According to “Neighborhood Crime Watch,” an article written by Bryant University, cell phones help keep crime down by allowing those in the Watch Group to communicate about potential threats and problems in the area. That sounds responsible and sane, but what if that technology was to fall into the wrong hands? Newer technologies will likely lead to even more preventative measures being taken in the crime-fighting arena, and thanks to key stroke tracking, there is no doubt that we are already allowing this monitoring. (John P. Mello Jr.) Are we the wrong hands?
     We certainly are holding the balance of our own humanity like water with our fingers. We are not robots yet, but we might want to be, especially when the device is offered at an efficient cost, and would be helpful to our recovering economy. “Cell phones are becoming an integral part of today’s business world.” (Bryant University) This was written a few years ago, but it is as true today as it was then that to be successful you need the best technology available. To afford this, you need a job, or to own a business already. Thankfully, new technology always wins; it always gets cheaper, and always expands to newer markets. As these devices get more complicated and cheaper, more people will use them, in business and in personal life.

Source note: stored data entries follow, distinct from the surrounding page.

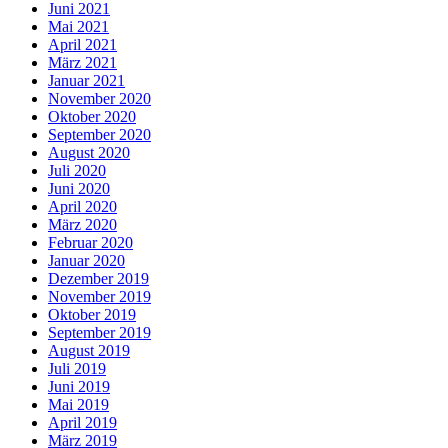
Juni 2021
Mai 2021
April 2021
März 2021
Januar 2021
November 2020
Oktober 2020
September 2020
August 2020
Juli 2020
Juni 2020
April 2020
März 2020
Februar 2020
Januar 2020
Dezember 2019
November 2019
Oktober 2019
September 2019
August 2019
Juli 2019
Juni 2019
Mai 2019
April 2019
März 2019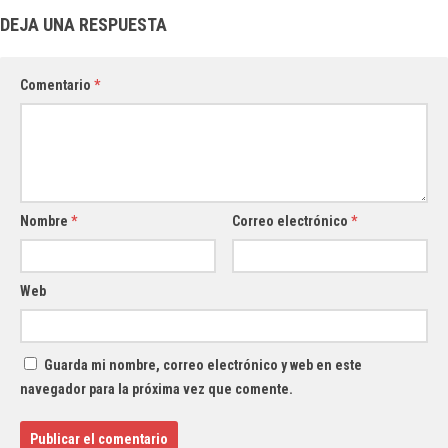
DEJA UNA RESPUESTA
Comentario
*
Nombre
*
Correo electrónico
*
Web
Guarda mi nombre, correo electrónico y web en este
navegador para la próxima vez que comente.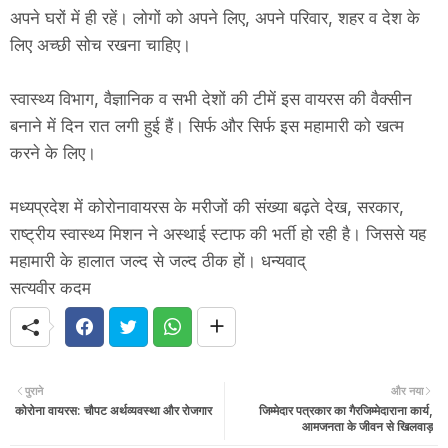
अपने घरों में ही रहें। लोगों को अपने लिए, अपने परिवार, शहर व देश के
लिए अच्छी सोच रखना चाहिए।
स्वास्थ्य विभाग, वैज्ञानिक व सभी देशों की टीमें इस वायरस की वैक्सीन
बनाने में दिन रात लगी हुई हैं। सिर्फ और सिर्फ इस महामारी को खत्म
करने के लिए।
मध्यप्रदेश में कोरोनावायरस के मरीजों की संख्या बढ़ते देख, सरकार,
राष्ट्रीय स्वास्थ्य मिशन ने अस्थाई स्टाफ की भर्ती हो रही है। जिससे यह
महामारी के हालात जल्द से जल्द ठीक हों। धन्यवाद्
सत्यवीर कदम
पुराने
और नया
कोरोना वायरस: चौपट अर्थव्यवस्था और रोजगार
जिम्मेदार पत्रकार का गैरजिम्मेदाराना कार्य,
आमजनता के जीवन से खिलवाड़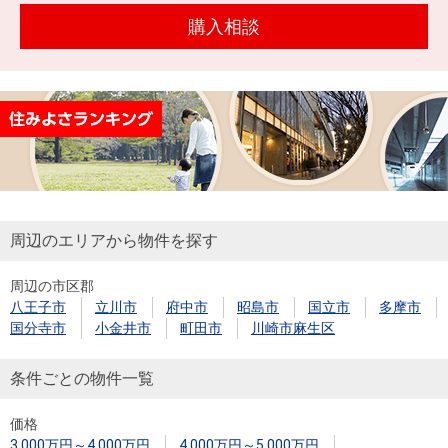
を探
本社地
ニュース
購入相談
沿革
す
売却
会員ページ
図
リリース
投
時手
事業
資
取り
用物
会社案内
閉じる
用
金額
件を
（電子ブ
物
試算
探す
ック版）
件
を
売却向け
周辺相場
住まい1プ
探
周辺のエリアから物件を探す
サービス
検索
ラス（お
す
役立ちコ
周辺の市区郡
ラム）
八王子市
立川市
府中市
昭島市
国立市
多摩市
購入向け
住宅ロー
住まい1プ
国分寺市
小金井市
町田市
川崎市麻生区
住まいと
売却ガイ
サービス
ンシミュ
ラス（お
暮らしの
ド
レーショ
役立ちコ
条件ごとの物件一覧
税金の本
ン
ラム）
（電子ブ
価格
3,000万円～4,000万円
4,000万円～5,000万円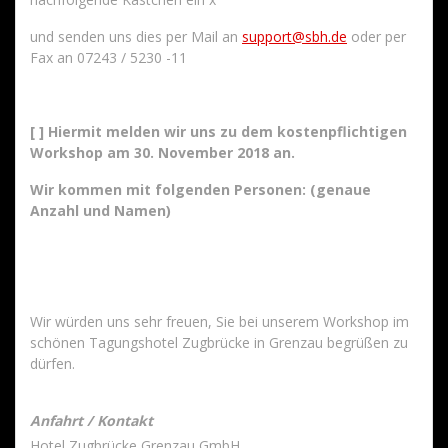
und senden uns dies per Mail an
support@sbh.de
oder per
Fax an 07243 / 5230 -11
[ ] Hiermit melden wir uns zu dem kostenpflichtigen
Workshop am 30. November 2018 an.
Wir kommen mit folgenden Personen: (genaue
Anzahl und Namen)
Wir würden uns sehr freuen, Sie bei unserem Workshop im
schönen Tagungshotel Zugbrücke in Grenzau begrüßen zu
dürfen.
Anfahrt / Kontakt
Hotel Zugbrücke Grenzau GmbH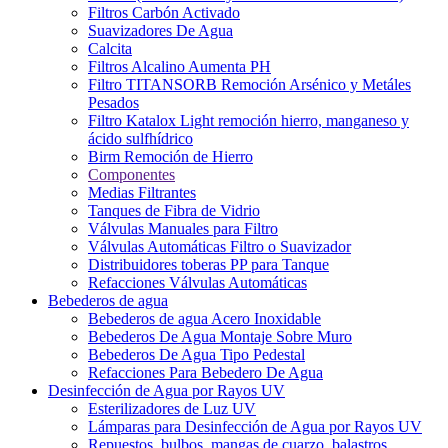
Filtros Carbón Activado
Suavizadores De Agua
Calcita
Filtros Alcalino Aumenta PH
Filtro TITANSORB Remoción Arsénico y Metáles
Pesados
Filtro Katalox Light remoción hierro, manganeso y
ácido sulfhídrico
Birm Remoción de Hierro
Componentes
Medias Filtrantes
Tanques de Fibra de Vidrio
Válvulas Manuales para Filtro
Válvulas Automáticas Filtro o Suavizador
Distribuidores toberas PP para Tanque
Refacciones Válvulas Automáticas
Bebederos de agua
Bebederos de agua Acero Inoxidable
Bebederos De Agua Montaje Sobre Muro
Bebederos De Agua Tipo Pedestal
Refacciones Para Bebedero De Agua
Desinfección de Agua por Rayos UV
Esterilizadores de Luz UV
Lámparas para Desinfección de Agua por Rayos UV
Repuestos, bulbos, mangas de cuarzo, balastros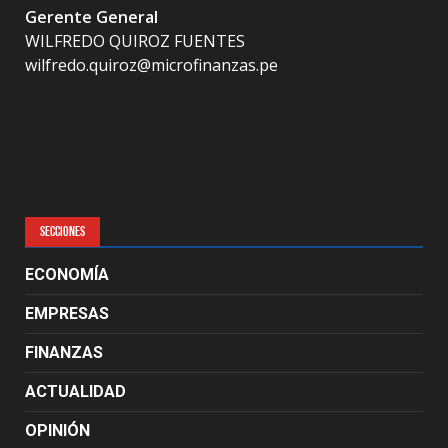
Gerente General
WILFREDO QUIROZ FUENTES
wilfredo.quiroz@microfinanzas.pe
SECCIONES
ECONOMÍA
EMPRESAS
FINANZAS
ACTUALIDAD
OPINIÓN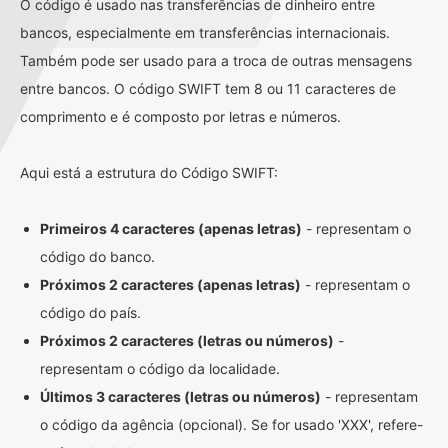
O código é usado nas transferências de dinheiro entre
bancos, especialmente em transferências internacionais.
Também pode ser usado para a troca de outras mensagens
entre bancos. O código SWIFT tem 8 ou 11 caracteres de
comprimento e é composto por letras e números.
Aqui está a estrutura do Código SWIFT:
Primeiros 4 caracteres (apenas letras)
- representam o
código do banco.
Próximos 2 caracteres (apenas letras)
- representam o
código do país.
Próximos 2 caracteres (letras ou números)
-
representam o código da localidade.
Últimos 3 caracteres (letras ou números)
- representam
o código da agência (opcional). Se for usado 'XXX', refere-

     How will our future cell phones affect our future behavior?  Where we once spoke to someone, we called them, and now we text incessantly. These days, even overhearing conversations is becoming a thing of the past. What will we lose next? We have the freedom in America to cause trouble, to be offensive, to ask the very questions those in power fear most to answer. I think we might want to begin asking the right questions, before asking questions is declared a criminal nuisance, before keystrokes of dissent are traced, tracked, and published to prevent “terror”…and besides, I enjoy knowing my neighbors, knowing about them, if not every detail of their lives. With the economy in shambles and our political processes in full breakdown mode, will we find communication broken down entirely thanks to the technology we use to communicate? That would be ironic.
While the idea that trouble and drama will find man unbidden is no profound thought, I am worried about the loss of not just the face to face contact humans need, but also the atmospheric hullaballoo I had just gotten used to. I miss it. History says it will be easier for us to find trouble (even easier for trouble to find us) the further away we get from the intended use of a product (remember asking for the operator and having to provide an exchange?). Will calling for help when you find yourself in trouble still be easy? That was, after all, the initial purpose, right?


Works Cited
“Neighborhood Crime Watch.” Bryant University. Web. 5 December 2011.
John P. Mello Jr. “Carrier IQ’s Cell Phone Snooping Overstated.” PC World. 5 December 2011.
“Cell Phones and Business.” Web. 5 December 2011.